WaPo (“Former senior national security officials to issue declaration on national emergency”):
A bipartisan group of 58 former senior national security officials will issue a statement Monday saying that “there is no factual basis” for President Trump’s proclamation of a national emergency to build a wall on the U.S.-Mexico border.
The joint statement, whose signatories include former secretary of state Madeleine Albright and former defense secretary Chuck Hagel, will come a day before the House is expected to vote on a resolution to block Trump’s Feb. 15 declaration.
The former officials’ statement, which will be entered into the Congressional Record, is intended to support lawsuits and other actions challenging the national emergency proclamation and to force the administration to set forth the legal and factual basis for it.
“Under no plausible assessment of the evidence is there a national emergency today that entitles the president to tap into funds appropriated for other purposes to build a wall at the southern border,” the group said.
Albright served under President Bill Clinton, and Hagel, a former Republican senator from Nebraska, served under President Barack Obama.
Also signing were Eliot A. Cohen, State Department counselor under President George W. Bush; Thomas R. Pickering, President George H.W. Bush’s ambassador to the United Nations; John F. Kerry, Obama’s second secretary of state; Susan E. Rice, Obama’s national security adviser; Leon E. Panetta, Obama’s CIA director and defense secretary; as well as former intelligence and security officials who served under Republican and Democratic administrations.
I haven’t yet seen the full statement or list of signatures.
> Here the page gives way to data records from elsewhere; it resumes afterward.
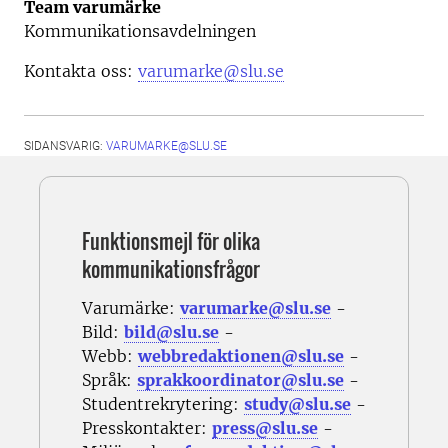
Team varumärke
Kommunikationsavdelningen
Kontakta oss:
varumarke@slu.se
SIDANSVARIG:
VARUMARKE@SLU.SE
Funktionsmejl för olika
kommunikationsfrågor
Varumärke:
varumarke@slu.se
-
Bild:
bild@slu.se
-
Webb:
webbredaktionen@slu.se
-
Språk:
sprakkoordinator@slu.se
-
Studentrekrytering:
study@slu.se
-
Presskontakter:
press@slu.se
-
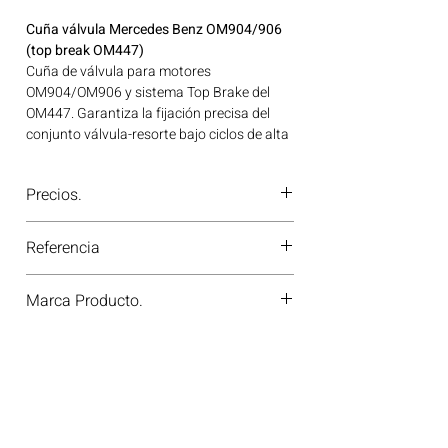
Cuña válvula Mercedes Benz OM904/906
(top break OM447)
Cuña de válvula para motores
OM904/OM906 y sistema Top Brake del
OM447. Garantiza la fijación precisa del
conjunto válvula-resorte bajo ciclos de alta
exigencia. Ideal para aplicaciones en
maquinaria agrícola, construcción, minería
Precios.
y generación de energía disponible en
Bogotá, Colombia. Consíguelo ahora en
¿Tienes dudas o no te deja comprar?
Motores Colombia.
Referencia
Contáctanos al
PBX 310 418 0594
—
nuestros asesores te confirmarán
4371121100
disponibilidad, precios y descuentos
Marca Producto.
especiales. ¡En Motores Colombia siempre
hay una solución diésel para ti!
MERCEDES BENZ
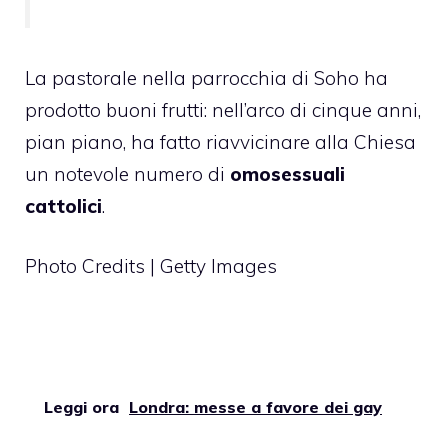
La pastorale nella parrocchia di Soho ha
prodotto buoni frutti: nell’arco di cinque anni,
pian piano, ha fatto riavvicinare alla Chiesa
un notevole numero di
omosessuali
cattolici
.
Photo Credits | Getty Images
Leggi ora
Londra: messe a favore dei gay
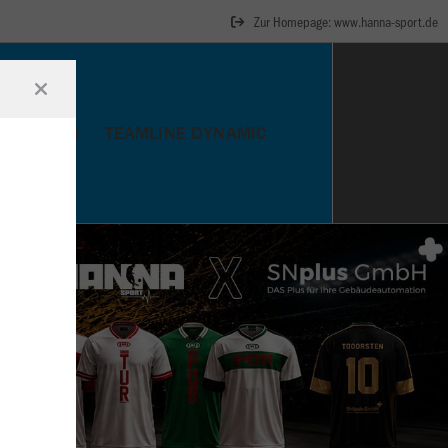
Zur Homepage: www.hanna-sport.de
BÄLLE
AKTIONEN
TEAMLINE DYNAMIC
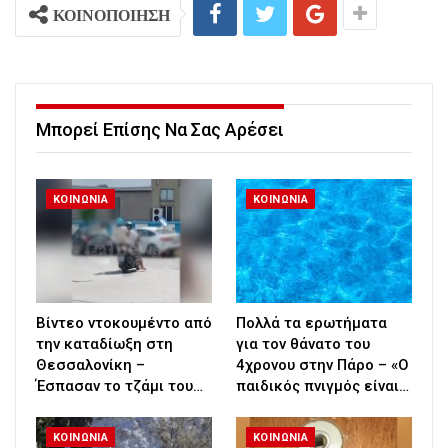
ΚΟΙΝΟΠΟΙΗΣΗ
Μπορεί Επίσης Να Σας Αρέσει
ΚΟΙΝΩΝΙΑ
ΚΟΙΝΩΝΙΑ
Βίντεο ντοκουμέντο από
Πολλά τα ερωτήματα
την καταδίωξη στη
για τον θάνατο του
Θεσσαλονίκη –
4χρονου στην Πάρο – «Ο
Έσπασαν το τζάμι του…
παιδικός πνιγμός είναι…
ΚΟΙΝΩΝΙΑ
ΚΟΙΝΩΝΙΑ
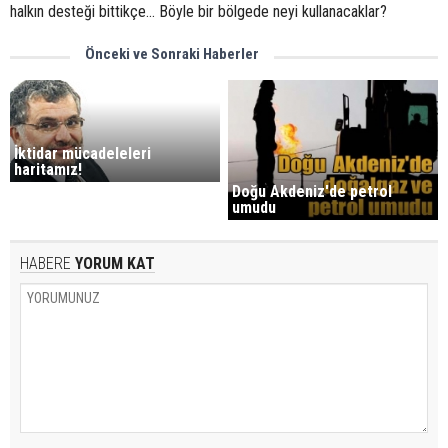
halkın desteği bittikçe... Böyle bir bölgede neyi kullanacaklar?
Önceki ve Sonraki Haberler
İktidar mücadeleleri
haritamız!
Doğu Akdeniz'de petrol
umudu
HABERE
YORUM KAT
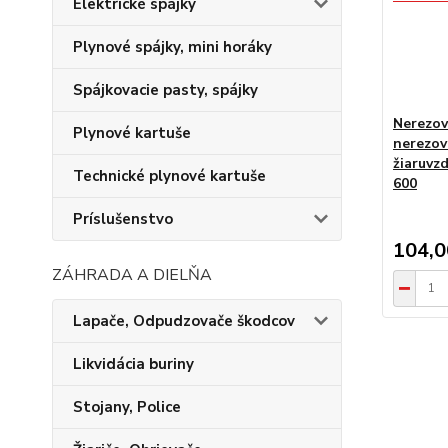
Elektrické spájky
Plynové spájky, mini horáky
Spájkovacie pasty, spájky
Nerezov
Plynové kartuše
nerezov
žiaruvz
Technické plynové kartuše
600
Príslušenstvo
104,
ZÁHRADA A DIELŇA
Lapače, Odpudzovače škodcov
Likvidácia buriny
Stojany, Police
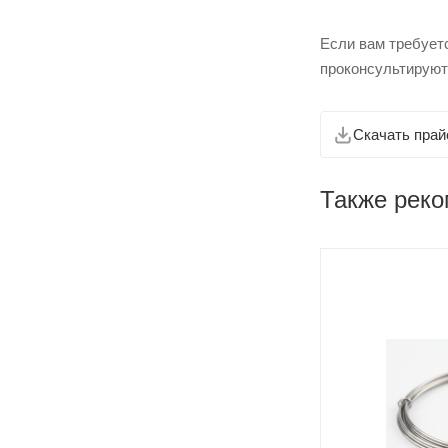
Если вам требует
проконсультируют
Скачать прай
Также рек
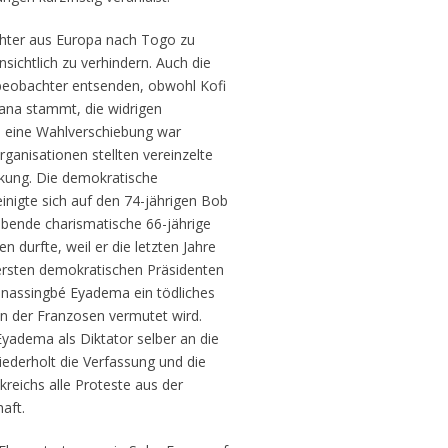
chter aus Europa nach Togo zu
sichtlich zu verhindern. Auch die
lbeobachter entsenden, obwohl Kofi
ana stammt, die widrigen
al eine Wahlverschiebung war
rganisationen stellten vereinzelte
kung. Die demokratische
inigte sich auf den 74-jährigen Bob
ebende charismatische 66-jährige
n durfte, weil er die letzten Jahre
 ersten demokratischen Präsidenten
Gnassingbé Eyadema ein tödliches
en der Franzosen vermutet wird.
Eyadema als Diktator selber an die
ederholt die Verfassung und die
reichs alle Proteste aus der
aft.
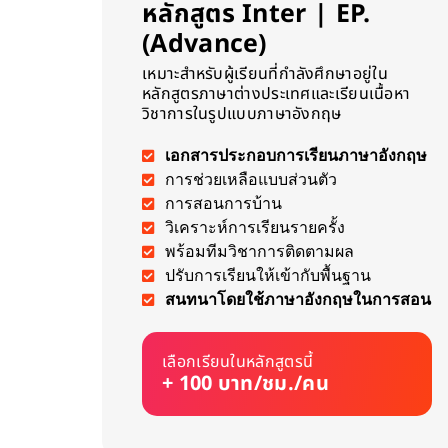
หลักสูตร Inter | EP.
(Advance)
เหมาะสำหรับผู้เรียนที่กำลังศึกษาอยู่ใน
หลักสูตรภาษาต่างประเทศและเรียนเนื้อหา
วิชาการในรูปแบบภาษาอังกฤษ
เอกสารประกอบการเรียนภาษาอังกฤษ
การช่วยเหลือแบบส่วนตัว
การสอนการบ้าน
วิเคราะห์การเรียนรายครั้ง
พร้อมทีมวิชาการติดตามผล
ปรับการเรียนให้เข้ากับพื้นฐาน
สนทนาโดยใช้ภาษาอังกฤษในการสอน
เลือกเรียนในหลักสูตรนี้
+ 100 บาท/ชม./คน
But the conclusions are unassailable; indeed, no serious analyst believes we have a “crisis” at the southern border in the sense laid out in the applicable law.
Of course, Trump enthusiasts simply don’t care: they either want the wall, Congress and the US Constitution be damned, or simply blindly support the President. And no statement by 58 former officials, bipartisan or otherwise, as to “factual basis” will have any effect on them. Most of the names listed thus far are either Democrats or, worse, Republicans who served in Democratic administrations. Even those who served Reagan or the Bushes will be deemed uncredible as “Never Trump” Establishment Swamp-Dwellers who are Part of the Problem.
And, of course, House Democrats are going to vote for the resolution overturning the declaration regardless. The question is whether Senate Republicans will stand up for the Constitution, the rule of law, and their own institutional prerogatives. The answer, of course, is that very few will do so. Which means that, ultimately, this will be resolved in the courts.